The village does not do badly by the Greek medical service. Doctors in Greece have to work in a remote place before being given their full licence and being allowed to practice on the mainland and central places. So we have a series of young doctors on a six month or one year placement. This works surprisingly well. There is a lot of mutual respect and the villagers are surprisingly tolerant to whoever is sent to us, be they gay or straight, man or woman. With the three port policemen that are stationed here, the occasional policemen and the young visiting schoolteachers there is plenty of opportunity to form a parea or party every night and our visiting doctors seem to like it here.

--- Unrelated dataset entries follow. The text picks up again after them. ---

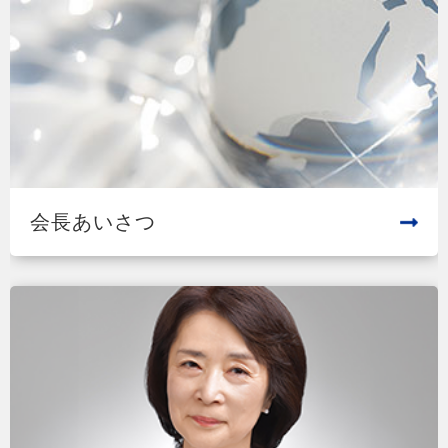
会長あいさつ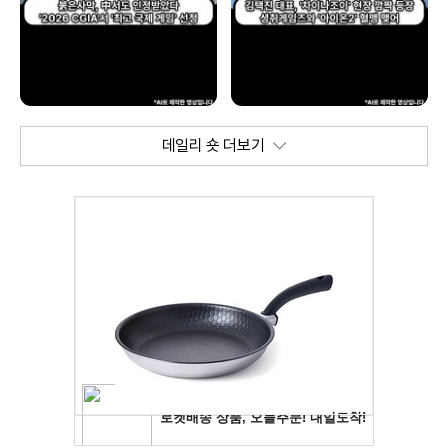
데일리 숏 더보기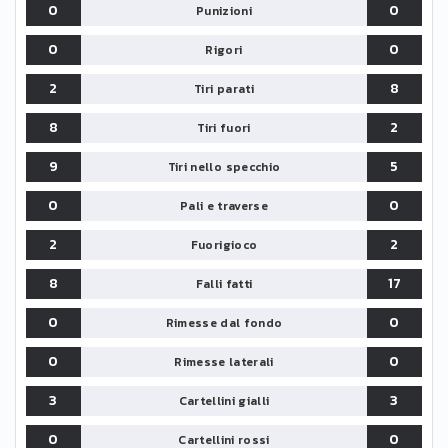
0
0
Punizioni
0
0
Rigori
2
8
Tiri parati
8
2
Tiri fuori
9
5
Tiri nello specchio
0
0
Pali e traverse
2
2
Fuorigioco
8
17
Falli fatti
0
0
Rimesse dal fondo
0
0
Rimesse laterali
3
3
Cartellini gialli
0
0
Cartellini rossi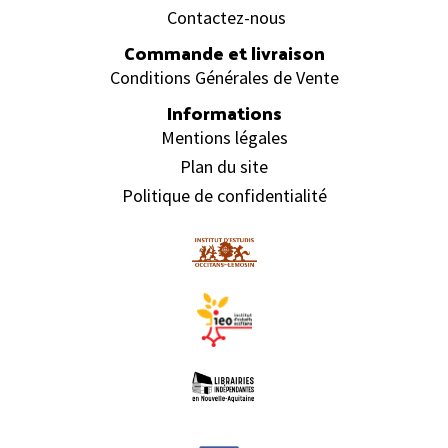
Contactez-nous
Commande et livraison
Conditions Générales de Vente
Informations
Mentions légales
Plan du site
Politique de confidentialité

Every month a Flying Dolphin hydrofoil comes from Rhodes, with doctors, nurses and paramedics. Then you see a straggle of old people crank their way at different speeds to the end of the harbour, with their corns and coughs and pains and general complaints. The flying dolphin can do x-rays and blood tests and so provides the services of a travelling hospital.

Serious problems have to be dealt with in the south of the island, or they put you on the ferry boat to Rhodes. But he real crunch is this. If you are really ill then a helicopter will come to take you to Athens. So long as you are not too old, say 70 or more. Then they tell you the weather is bad and to hang on a little longer. You can hang on as well as you like, but the weather will not clear. So, no matter how many times I am asked, I never reveal my true age. And my passport is well hidden.